1. Cows (brought up in dairy country)

2. Deer (we hunted, killed, and ate them)

3. Guns (everyone had a shotgun rack in their pickup truck and a handgun in the glove compartment)

4. Psychic phenomena (my grandmother was a noted medium)

I spent a year drawing guns. Tom Ungerer saw my drawings and sent me to see J.C. Suares, the art director of The New York Times Op-Ed page. He gave me an illustration assignment the next day. The article was titled “ The Killing in Uganda”. My series of drawings about guns had become my portfolio without trying to make one.

How and why did you start a graduate program?

As chair of the undergrad program, it became clear that three years in the major was not enough time to explore the tricky question of subject matter or “what to illustrate.” The struggle for the majority of students was “how to illustrate,” how to develop a style, and how to make your work consistent, not what your work is about. In 1984, Robert Weaver and Stevie Heller encouraged me to start a graduate program that would focus on the figurative artists telling personal stories. With President David Rhodes’ support, the program was approved by Albany.

Can you give a brief description of how the program works?

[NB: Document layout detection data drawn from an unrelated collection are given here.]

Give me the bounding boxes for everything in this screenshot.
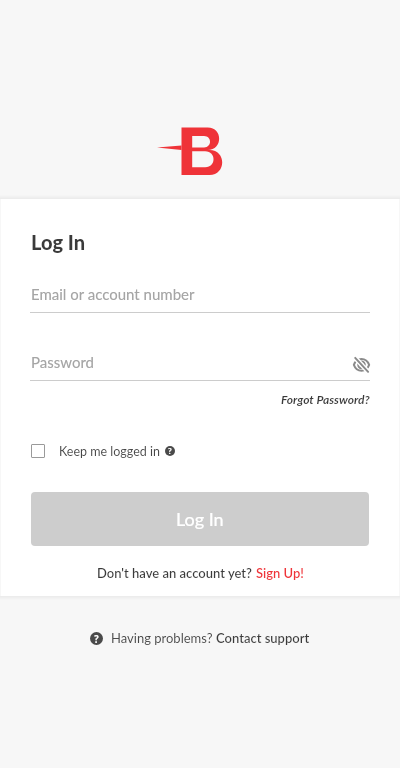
button[interactable]: Show password xyxy=(348,351,374,377)
staticText: ? xyxy=(168,446,172,456)
staticText: Forgot Password? xyxy=(281,392,370,406)
button[interactable]: Password xyxy=(30,353,370,381)
button[interactable]: Email or account number xyxy=(30,285,370,313)
button[interactable]: Sign Up! xyxy=(256,565,304,581)
staticText: ? xyxy=(94,633,99,645)
staticText: Don't have an account yet? xyxy=(97,565,256,581)
staticText: Keep me logged in xyxy=(59,444,160,459)
staticText: Log In xyxy=(31,230,86,254)
button[interactable]: Forgot Password? xyxy=(281,392,370,406)
staticText: Sign Up! xyxy=(256,565,304,581)
staticText: Password xyxy=(31,353,94,371)
button[interactable]: ? xyxy=(0,626,400,650)
staticText: Log In xyxy=(176,508,224,530)
button[interactable]: Log In xyxy=(31,492,369,546)
button[interactable]: Keep me logged in xyxy=(31,439,175,463)
staticText: Email or account number xyxy=(31,285,195,303)
staticText: Having problems? xyxy=(111,630,216,646)
staticText: Contact support xyxy=(216,630,310,646)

Storytellers need people to tell their stories to. Each student is assigned a private work space in a community of work spaces contained on our floor. The so-called studio becomes a community center where storytellers eat, talk, and share work with each other. The curriculum includes a mix of writing, history, and technical information to begin the process of telling a story. The forms stories take range from children’s books, and comic books to graphic novels and visual essays. The faculty is as diversified as the students, bringing their professional experience into the classroom. Our alumni are proof that the illustrator can control the content of their work.